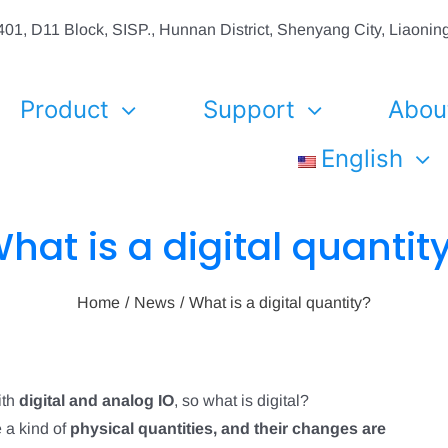
01, D11 Block, SISP., Hunnan District, Shenyang City, Liaon
Product
Support
Abou
English
hat is a digital quantit
Home
News
What is a digital quantity?
ith
digital and analog IO
, so what is digital?
 a kind of
physical quantities, and their changes are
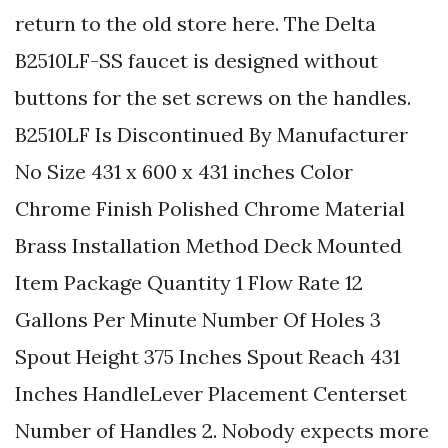
return to the old store here. The Delta
B2510LF-SS faucet is designed without
buttons for the set screws on the handles.
B2510LF Is Discontinued By Manufacturer
No Size 431 x 600 x 431 inches Color
Chrome Finish Polished Chrome Material
Brass Installation Method Deck Mounted
Item Package Quantity 1 Flow Rate 12
Gallons Per Minute Number Of Holes 3
Spout Height 375 Inches Spout Reach 431
Inches HandleLever Placement Centerset
Number of Handles 2. Nobody expects more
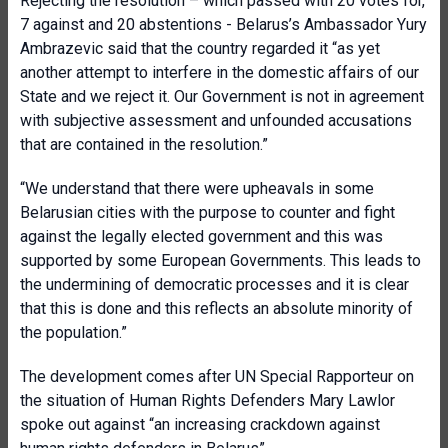
Rejecting the resolution – which passed with 20 votes for,
7 against and 20 abstentions - Belarus’s Ambassador Yury
Ambrazevic said that the country regarded it “as yet
another attempt to interfere in the domestic affairs of our
State and we reject it. Our Government is not in agreement
with subjective assessment and unfounded accusations
that are contained in the resolution.”
“We understand that there were upheavals in some
Belarusian cities with the purpose to counter and fight
against the legally elected government and this was
supported by some European Governments. This leads to
the undermining of democratic processes and it is clear
that this is done and this reflects an absolute minority of
the population.”
The development comes after UN Special Rapporteur on
the situation of Human Rights Defenders Mary Lawlor
spoke out against “an increasing crackdown against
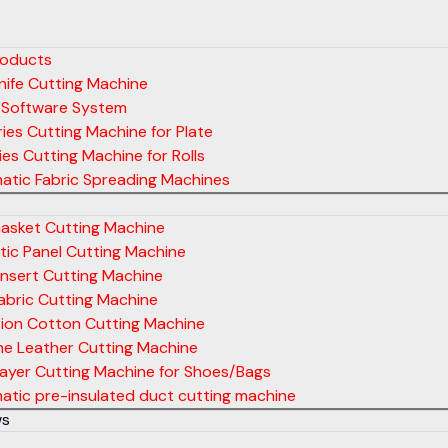
roducts
ife Cutting Machine
 Software System
ies Cutting Machine for Plate
ies Cutting Machine for Rolls
atic Fabric Spreading Machines
s
asket Cutting Machine
ic Panel Cutting Machine
nsert Cutting Machine
abric Cutting Machine
tion Cotton Cutting Machine
ne Leather Cutting Machine
layer Cutting Machine for Shoes/Bags
tic pre-insulated duct cutting machine
ws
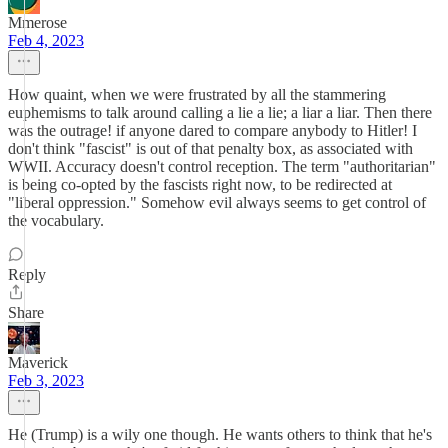
Mmerose
Feb 4, 2023
How quaint, when we were frustrated by all the stammering
euphemisms to talk around calling a lie a lie; a liar a liar. Then there
was the outrage! if anyone dared to compare anybody to Hitler! I
don't think "fascist" is out of that penalty box, as associated with
WWII. Accuracy doesn't control reception. The term "authoritarian"
is being co-opted by the fascists right now, to be redirected at
"liberal oppression." Somehow evil always seems to get control of
the vocabulary.
Reply
Share
Maverick
Feb 3, 2023
He (Trump) is a wily one though. He wants others to think that he's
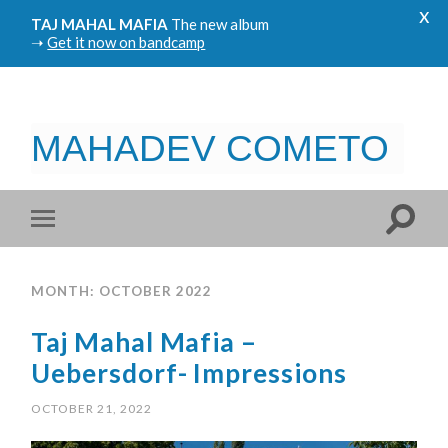
x
TAJ MAHAL MAFIA
The new album
➝
Get it now on bandcamp
MAHADEV COMETO
MONTH: OCTOBER 2022
Taj Mahal Mafia –
Uebersdorf- Impressions
OCTOBER 21, 2022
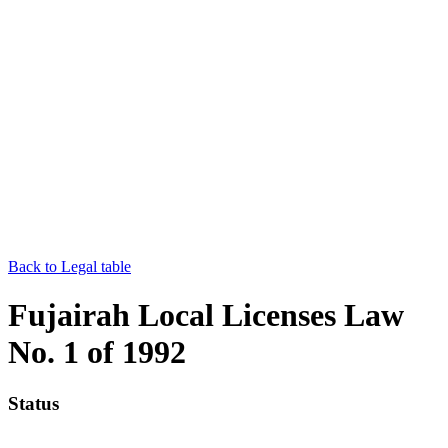
Back to Legal table
Fujairah Local Licenses Law
No. 1 of 1992
Status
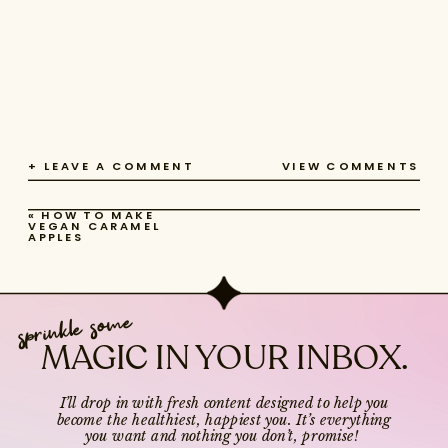
+ LEAVE A COMMENT
VIEW COMMENTS
«
HOW TO MAKE
VEGAN CARAMEL
APPLES
sprinkle some
MAGIC IN YOUR INBOX.
I’ll drop in with fresh content designed to help you
become the healthiest, happiest you. It’s everything
you want and nothing you don’t, promise!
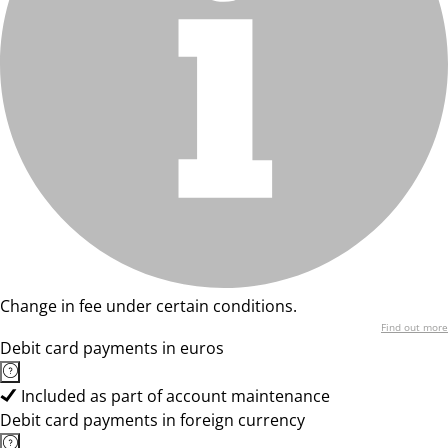
Change in fee under certain conditions.
Find out more
Debit card payments in euros
Included as part of account maintenance
Debit card payments in foreign currency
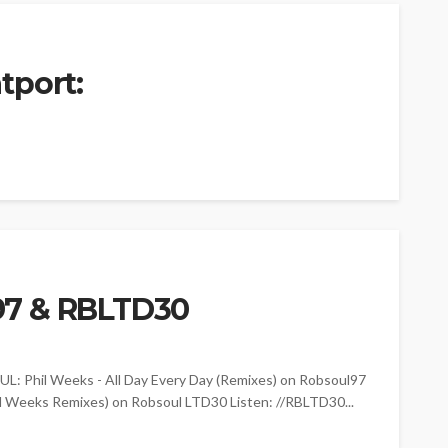
tport:
97 & RBLTD30
Phil Weeks - All Day Every Day (Remixes) on Robsoul97
il Weeks Remixes) on Robsoul LTD30 Listen: //RBLTD30...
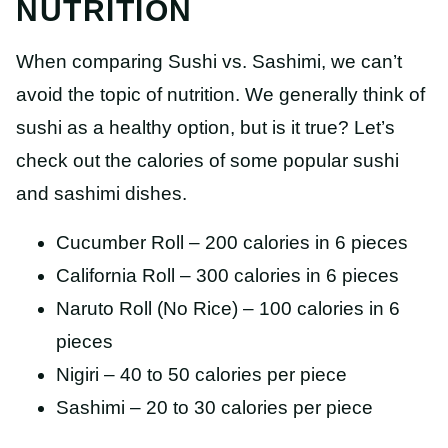
NUTRITION
When comparing Sushi vs. Sashimi, we can’t
avoid the topic of nutrition. We generally think of
sushi as a healthy option, but is it true? Let’s
check out the calories of some popular sushi
and sashimi dishes.
Cucumber Roll – 200 calories in 6 pieces
California Roll – 300 calories in 6 pieces
Naruto Roll (No Rice) – 100 calories in 6
pieces
Nigiri – 40 to 50 calories per piece
Sashimi – 20 to 30 calories per piece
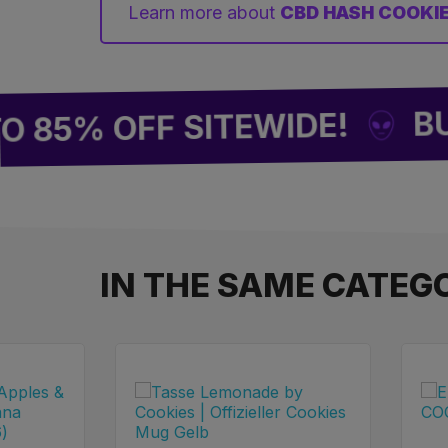
Learn more about
CBD HASH COOKI
BUY 2 
% OFF SITEWIDE!
IN THE SAME CATEG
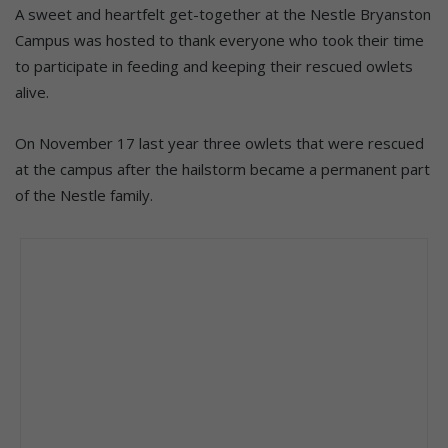
A sweet and heartfelt get-together at the Nestle Bryanston
Campus was hosted to thank everyone who took their time
to participate in feeding and keeping their rescued owlets
alive.
On November 17 last year three owlets that were rescued
at the campus after the hailstorm became a permanent part
of the Nestle family.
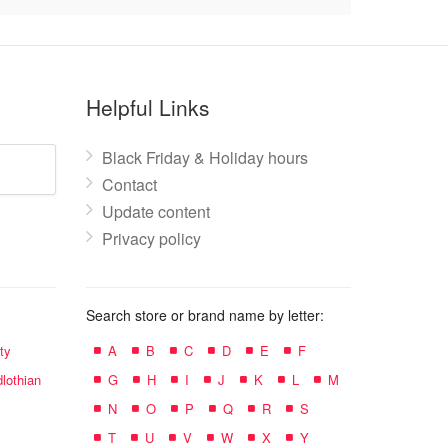
Helpful Links
Black Friday & Holiday hours
Contact
Update content
Privacy policy
Search store or brand name by letter:
ty
A
B
C
D
E
F
lothian
G
H
I
J
K
L
M
N
O
P
Q
R
S
T
U
V
W
X
Y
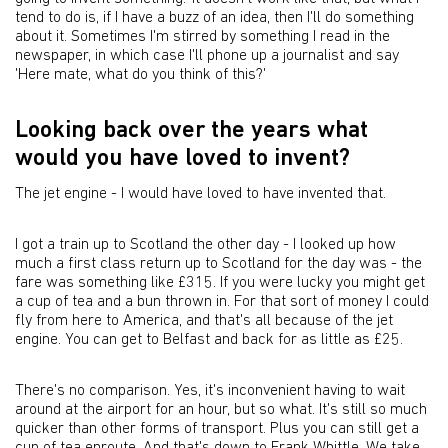
tend to do is, if I have a buzz of an idea, then I'll do something
about it. Sometimes I'm stirred by something I read in the
newspaper, in which case I'll phone up a journalist and say
'Here mate, what do you think of this?'
Looking back over the years what
would you have loved to invent?
The jet engine - I would have loved to have invented that.
I got a train up to Scotland the other day - I looked up how
much a first class return up to Scotland for the day was - the
fare was something like £315. If you were lucky you might get
a cup of tea and a bun thrown in. For that sort of money I could
fly from here to America, and that's all because of the jet
engine. You can get to Belfast and back for as little as £25.
There's no comparison. Yes, it's inconvenient having to wait
around at the airport for an hour, but so what. It's still so much
quicker than other forms of transport. Plus you can still get a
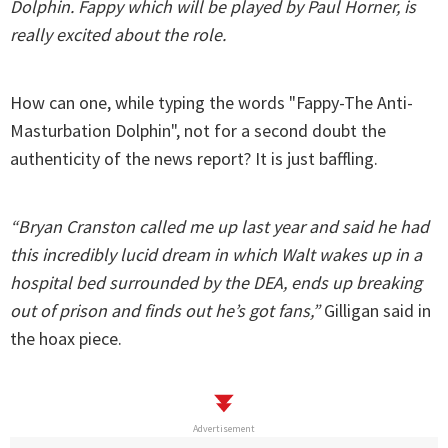
Dolphin. Fappy which will be played by Paul Horner, is
really excited about the role.
How can one, while typing the words "Fappy-The Anti-
Masturbation Dolphin", not for a second doubt the
authenticity of the news report? It is just baffling.
“Bryan Cranston called me up last year and said he had
this incredibly lucid dream in which Walt wakes up in a
hospital bed surrounded by the DEA, ends up breaking
out of prison and finds out he’s got fans,”
Gilligan said in
the hoax piece.
Advertisement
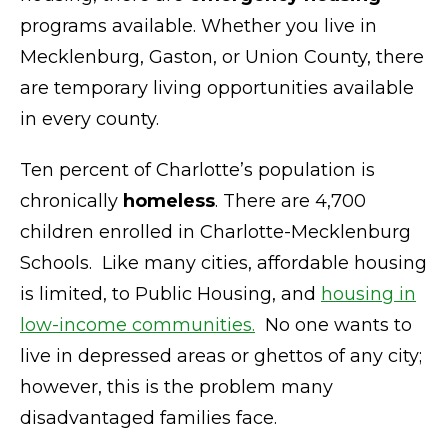
programs available. Whether you live in
Mecklenburg, Gaston, or Union County, there
are temporary living opportunities available
in every county.
Ten percent of Charlotte’s population is
chronically
homeless
. There are 4,700
children enrolled in Charlotte-Mecklenburg
Schools. Like many cities, affordable housing
is limited, to Public Housing, and
housing in
low-income communities.
No one wants to
live in depressed areas or ghettos of any city;
however, this is the problem many
disadvantaged families face.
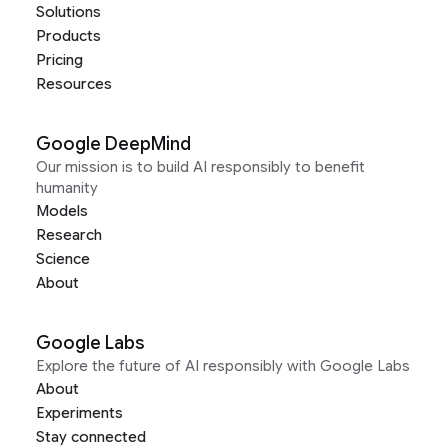
Solutions
Products
Pricing
Resources
Google DeepMind
Our mission is to build AI responsibly to benefit
humanity
Models
Research
Science
About
Google Labs
Explore the future of AI responsibly with Google Labs
About
Experiments
Stay connected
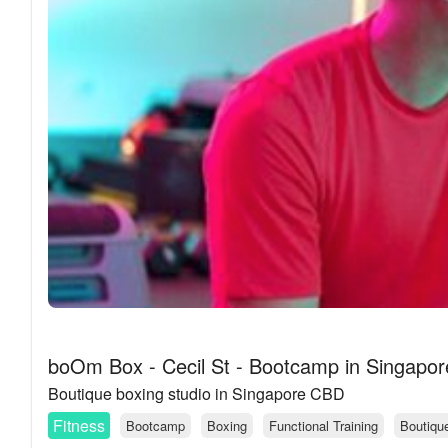
boOm Box - Cecil St - Bootcamp in Singapor
Boutique boxing studio in Singapore CBD
Fitness
Bootcamp
Boxing
Functional Training
Boutiqu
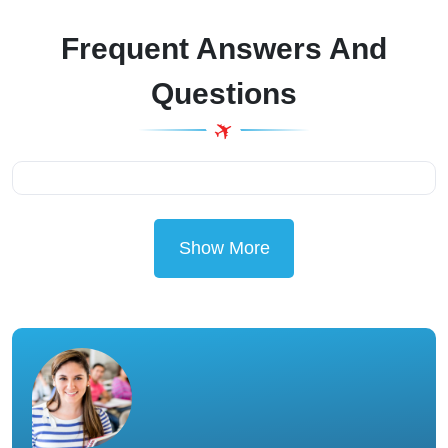
Frequent Answers And
Questions
Show More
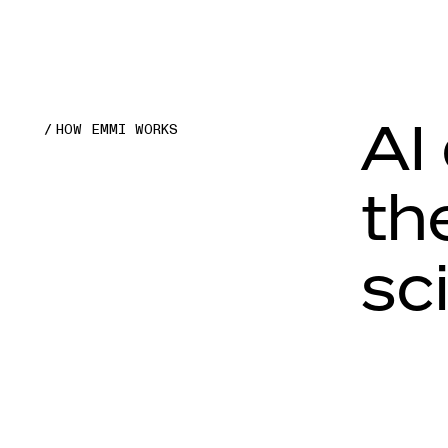
AI
HOW EMMI WORKS
th
sc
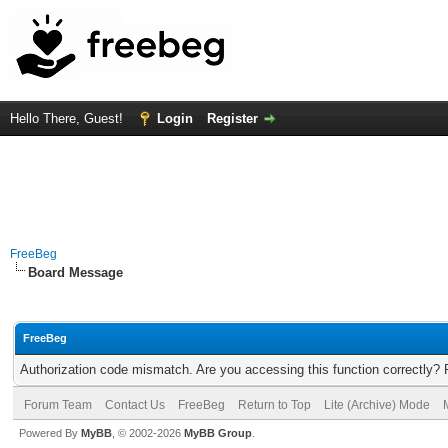
Hello There, Guest!
Login
Register
FreeBeg
Board Message
FreeBeg
Authorization code mismatch. Are you accessing this function correctly? 
Forum Team
Contact Us
FreeBeg
Return to Top
Lite (Archive) Mode
Powered By
MyBB
, © 2002-2026
MyBB Group
.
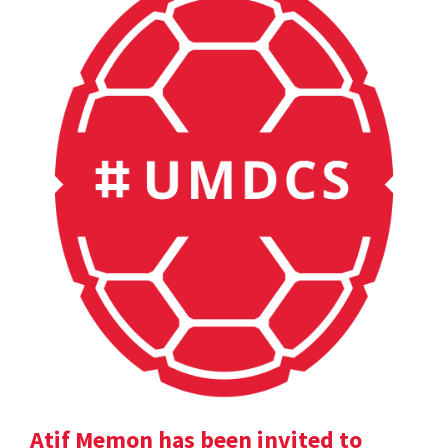
Atif Memon has been invited to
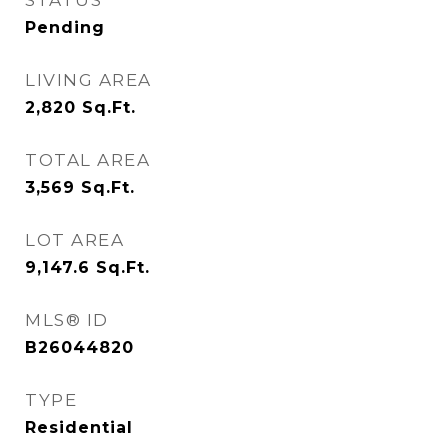
STATUS
Pending
LIVING AREA
2,820
Sq.Ft.
TOTAL AREA
3,569
Sq.Ft.
LOT AREA
9,147.6
Sq.Ft.
MLS® ID
B26044820
TYPE
Residential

---

* _ASSIGNMENT_
Each line that contains "around" is to be copied from the listing above.

* _EXERCISE SOLUTION_
euphemisms to talk around calling a lie a lie; a liar a liar. Then there
around at the airport for an hour, but so what. It's still so much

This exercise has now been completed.